### [Brief]
Please transcribe exactly the lines from the first line of the records below through the line containing "L’approvazione del progetto", including both, and omit all pictures.
Segment Open
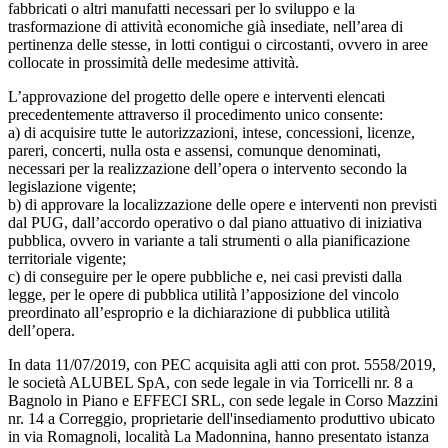
fabbricati o altri manufatti necessari per lo sviluppo e la
trasformazione di attività economiche già insediate, nell’area di
pertinenza delle stesse, in lotti contigui o circostanti, ovvero in aree
collocate in prossimità delle medesime attività.
L’approvazione del progetto delle opere e interventi elencati
precedentemente attraverso il procedimento unico consente:
a) di acquisire tutte le autorizzazioni, intese, concessioni, licenze,
pareri, concerti, nulla osta e assensi, comunque denominati,
necessari per la realizzazione dell’opera o intervento secondo la
legislazione vigente;
b) di approvare la localizzazione delle opere e interventi non previsti
dal PUG, dall’accordo operativo o dal piano attuativo di iniziativa
pubblica, ovvero in variante a tali strumenti o alla pianificazione
territoriale vigente;
c) di conseguire per le opere pubbliche e, nei casi previsti dalla
legge, per le opere di pubblica utilità l’apposizione del vincolo
preordinato all’esproprio e la dichiarazione di pubblica utilità
dell’opera.
In data 11/07/2019, con PEC acquisita agli atti con prot. 5558/2019,
le società ALUBEL SpA, con sede legale in via Torricelli nr. 8 a
Bagnolo in Piano e EFFECI SRL, con sede legale in Corso Mazzini
nr. 14 a Correggio, proprietarie dell'insediamento produttivo ubicato
in via Romagnoli, località La Madonnina, hanno presentato istanza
Segment Closed
### [Result of the task]
fabbricati o altri manufatti necessari per lo sviluppo e la
trasformazione di attività economiche già insediate, nell’area di
pertinenza delle stesse, in lotti contigui o circostanti, ovvero in aree
collocate in prossimità delle medesime attività.
L’approvazione del progetto delle opere e interventi elencati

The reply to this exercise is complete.